=== Section Start ===

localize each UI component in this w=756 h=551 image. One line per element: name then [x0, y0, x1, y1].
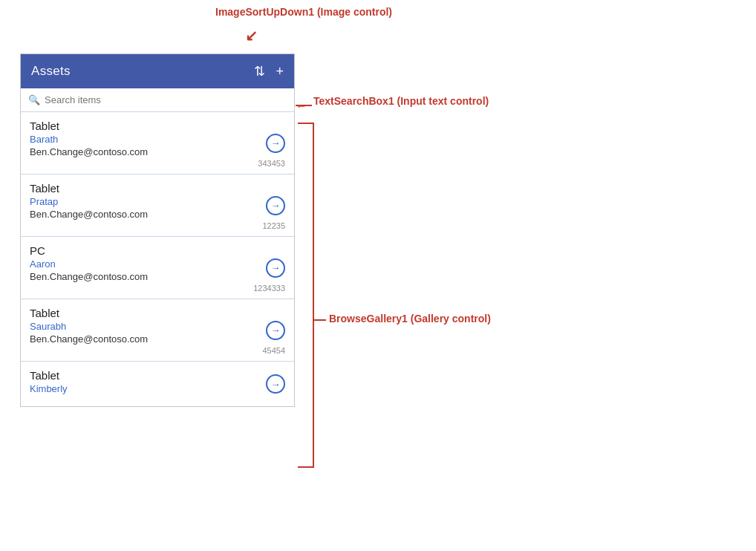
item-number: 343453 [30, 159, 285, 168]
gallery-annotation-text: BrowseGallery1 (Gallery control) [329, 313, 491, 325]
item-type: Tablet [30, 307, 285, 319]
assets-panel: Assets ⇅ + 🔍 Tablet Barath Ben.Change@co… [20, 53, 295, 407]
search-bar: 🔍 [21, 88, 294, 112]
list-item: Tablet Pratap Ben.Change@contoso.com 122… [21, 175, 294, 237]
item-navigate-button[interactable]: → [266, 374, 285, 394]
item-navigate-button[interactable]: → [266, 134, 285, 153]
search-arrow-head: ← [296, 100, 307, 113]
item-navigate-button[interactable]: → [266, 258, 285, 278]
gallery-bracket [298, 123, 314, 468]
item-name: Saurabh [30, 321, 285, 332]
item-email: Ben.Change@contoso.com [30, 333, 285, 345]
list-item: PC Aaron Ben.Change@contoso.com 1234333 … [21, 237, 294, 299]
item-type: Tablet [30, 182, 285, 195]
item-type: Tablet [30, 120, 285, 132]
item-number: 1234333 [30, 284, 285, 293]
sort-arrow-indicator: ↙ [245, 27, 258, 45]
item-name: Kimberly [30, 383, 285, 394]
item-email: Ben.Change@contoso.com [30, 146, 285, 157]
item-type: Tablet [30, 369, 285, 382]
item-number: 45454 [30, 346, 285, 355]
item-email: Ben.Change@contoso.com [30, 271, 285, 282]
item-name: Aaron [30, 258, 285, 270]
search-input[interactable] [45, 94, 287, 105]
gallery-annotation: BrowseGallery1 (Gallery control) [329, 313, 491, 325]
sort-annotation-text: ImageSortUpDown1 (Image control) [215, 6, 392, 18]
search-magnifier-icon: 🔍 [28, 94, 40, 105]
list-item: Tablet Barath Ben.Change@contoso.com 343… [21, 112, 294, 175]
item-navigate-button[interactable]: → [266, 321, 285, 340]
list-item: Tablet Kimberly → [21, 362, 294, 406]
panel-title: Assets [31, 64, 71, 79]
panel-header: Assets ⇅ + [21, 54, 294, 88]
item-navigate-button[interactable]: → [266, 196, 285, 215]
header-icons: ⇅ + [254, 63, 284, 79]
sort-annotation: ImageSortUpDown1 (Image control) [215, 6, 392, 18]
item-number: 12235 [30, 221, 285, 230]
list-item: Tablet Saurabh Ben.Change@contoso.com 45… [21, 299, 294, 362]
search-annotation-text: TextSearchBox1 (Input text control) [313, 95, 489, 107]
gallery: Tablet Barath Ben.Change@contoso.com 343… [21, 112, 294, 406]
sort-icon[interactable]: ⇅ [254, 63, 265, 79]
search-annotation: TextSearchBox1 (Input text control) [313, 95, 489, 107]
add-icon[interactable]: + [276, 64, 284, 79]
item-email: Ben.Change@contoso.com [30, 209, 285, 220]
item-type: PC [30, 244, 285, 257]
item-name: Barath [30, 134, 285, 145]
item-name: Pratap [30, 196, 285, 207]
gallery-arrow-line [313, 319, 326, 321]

=== Section End ===

* WHAT TO WORK ON *
Output a precise copy of the entries, leaving the images out.

* TASK SOLUTION *
localize each UI component in this w=756 h=551 image. One line per element: name then [x0, y0, x1, y1].
item-number: 343453 [30, 159, 285, 168]
gallery-annotation-text: BrowseGallery1 (Gallery control) [329, 313, 491, 325]
item-type: Tablet [30, 307, 285, 319]
assets-panel: Assets ⇅ + 🔍 Tablet Barath Ben.Change@co… [20, 53, 295, 407]
search-bar: 🔍 [21, 88, 294, 112]
list-item: Tablet Pratap Ben.Change@contoso.com 122… [21, 175, 294, 237]
item-navigate-button[interactable]: → [266, 374, 285, 394]
item-navigate-button[interactable]: → [266, 134, 285, 153]
search-arrow-head: ← [296, 100, 307, 113]
item-navigate-button[interactable]: → [266, 258, 285, 278]
gallery-bracket [298, 123, 314, 468]
item-name: Saurabh [30, 321, 285, 332]
item-email: Ben.Change@contoso.com [30, 333, 285, 345]
list-item: PC Aaron Ben.Change@contoso.com 1234333 … [21, 237, 294, 299]
item-type: Tablet [30, 182, 285, 195]
item-type: Tablet [30, 120, 285, 132]
item-number: 1234333 [30, 284, 285, 293]
sort-arrow-indicator: ↙ [245, 27, 258, 45]
item-name: Kimberly [30, 383, 285, 394]
item-email: Ben.Change@contoso.com [30, 146, 285, 157]
item-type: Tablet [30, 369, 285, 382]
item-number: 45454 [30, 346, 285, 355]
item-email: Ben.Change@contoso.com [30, 271, 285, 282]
item-name: Aaron [30, 258, 285, 270]
search-input[interactable] [45, 94, 287, 105]
gallery-annotation: BrowseGallery1 (Gallery control) [329, 313, 491, 325]
sort-annotation-text: ImageSortUpDown1 (Image control) [215, 6, 392, 18]
search-magnifier-icon: 🔍 [28, 94, 40, 105]
list-item: Tablet Barath Ben.Change@contoso.com 343… [21, 112, 294, 175]
item-navigate-button[interactable]: → [266, 321, 285, 340]
list-item: Tablet Kimberly → [21, 362, 294, 406]
panel-title: Assets [31, 64, 71, 79]
panel-header: Assets ⇅ + [21, 54, 294, 88]
item-navigate-button[interactable]: → [266, 196, 285, 215]
header-icons: ⇅ + [254, 63, 284, 79]
sort-annotation: ImageSortUpDown1 (Image control) [215, 6, 392, 18]
item-number: 12235 [30, 221, 285, 230]
list-item: Tablet Saurabh Ben.Change@contoso.com 45… [21, 299, 294, 362]
search-annotation-text: TextSearchBox1 (Input text control) [313, 95, 489, 107]
gallery: Tablet Barath Ben.Change@contoso.com 343… [21, 112, 294, 406]
sort-icon[interactable]: ⇅ [254, 63, 265, 79]
search-annotation: TextSearchBox1 (Input text control) [313, 95, 489, 107]
add-icon[interactable]: + [276, 64, 284, 79]
item-email: Ben.Change@contoso.com [30, 209, 285, 220]
item-type: PC [30, 244, 285, 257]
item-name: Barath [30, 134, 285, 145]
item-name: Pratap [30, 196, 285, 207]
gallery-arrow-line [313, 319, 326, 321]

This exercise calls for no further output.